● Problem to work on
At the line that holds "aliments d’ici et d’ailleurs pour", start repeating, and keep going exactly through the final line of the material; include both ends and skip the pictures.

● Materials provided

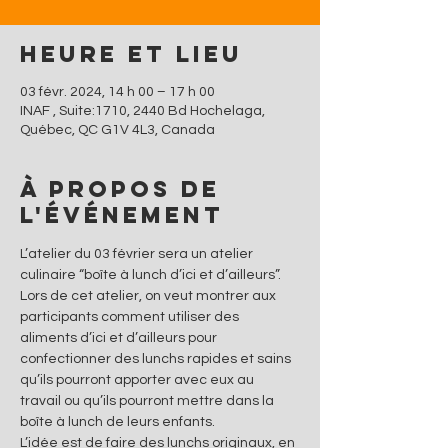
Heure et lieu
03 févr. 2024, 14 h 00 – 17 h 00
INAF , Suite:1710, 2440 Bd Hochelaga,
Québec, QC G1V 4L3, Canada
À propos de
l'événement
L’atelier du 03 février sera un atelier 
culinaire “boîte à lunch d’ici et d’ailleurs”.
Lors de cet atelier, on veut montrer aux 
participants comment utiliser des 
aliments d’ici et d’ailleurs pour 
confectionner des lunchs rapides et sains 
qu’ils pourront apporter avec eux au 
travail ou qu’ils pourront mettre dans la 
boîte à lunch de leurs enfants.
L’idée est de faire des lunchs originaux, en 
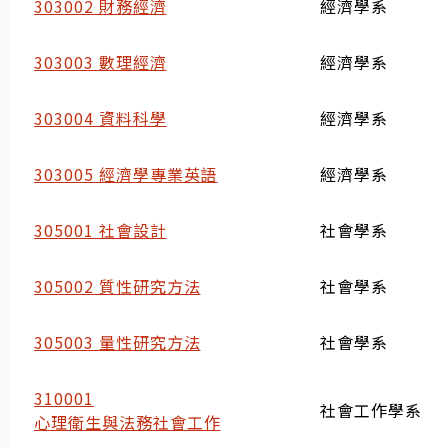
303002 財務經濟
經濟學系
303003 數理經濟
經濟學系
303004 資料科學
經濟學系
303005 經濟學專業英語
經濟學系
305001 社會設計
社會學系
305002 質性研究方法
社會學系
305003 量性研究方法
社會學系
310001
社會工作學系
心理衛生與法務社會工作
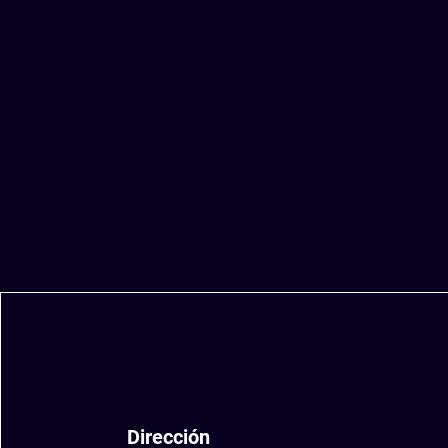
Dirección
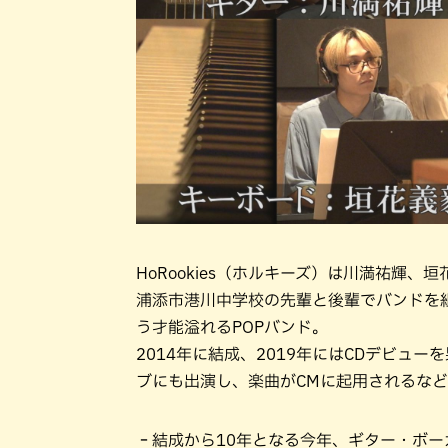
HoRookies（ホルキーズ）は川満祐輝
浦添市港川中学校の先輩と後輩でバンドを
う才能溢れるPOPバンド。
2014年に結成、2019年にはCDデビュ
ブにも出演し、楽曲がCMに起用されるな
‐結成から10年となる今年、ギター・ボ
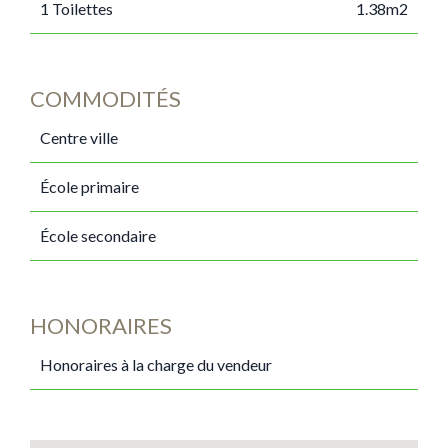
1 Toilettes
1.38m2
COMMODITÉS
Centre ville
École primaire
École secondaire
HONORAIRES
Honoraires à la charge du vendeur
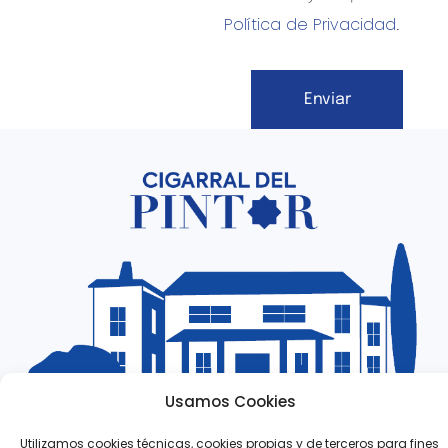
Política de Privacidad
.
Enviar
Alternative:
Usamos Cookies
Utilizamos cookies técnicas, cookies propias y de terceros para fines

● Exercise answer
aliments d’ici et d’ailleurs pour 
confectionner des lunchs rapides et sains 
qu’ils pourront apporter avec eux au 
travail ou qu’ils pourront mettre dans la 
boîte à lunch de leurs enfants.
L’idée est de faire des lunchs originaux, en 
303002 財務經濟
經濟學系
303003 數理經濟
經濟學系
303004 資料科學
經濟學系
303005 經濟學專業英語
經濟學系
305001 社會設計
社會學系
305002 質性研究方法
社會學系
305003 量性研究方法
社會學系
310001
社會工作學系
心理衛生與法務社會工作
Dirección
HoRookies（ホルキーズ）は川満祐輝
浦添市港川中学校の先輩と後輩でバンドを
う才能溢れるPOPバンド。
2014年に結成、2019年にはCDデビュ
ブにも出演し、楽曲がCMに起用されるな
‐結成から10年となる今年、ギター・ボ
1 Toilettes
1.38m2
COMMODITÉS
Centre ville
École primaire
École secondaire
HONORAIRES
Honoraires à la charge du vendeur
Política de Privacidad
.
Enviar
Alternative:
Usamos Cookies
Utilizamos cookies técnicas, cookies propias y de terceros para fines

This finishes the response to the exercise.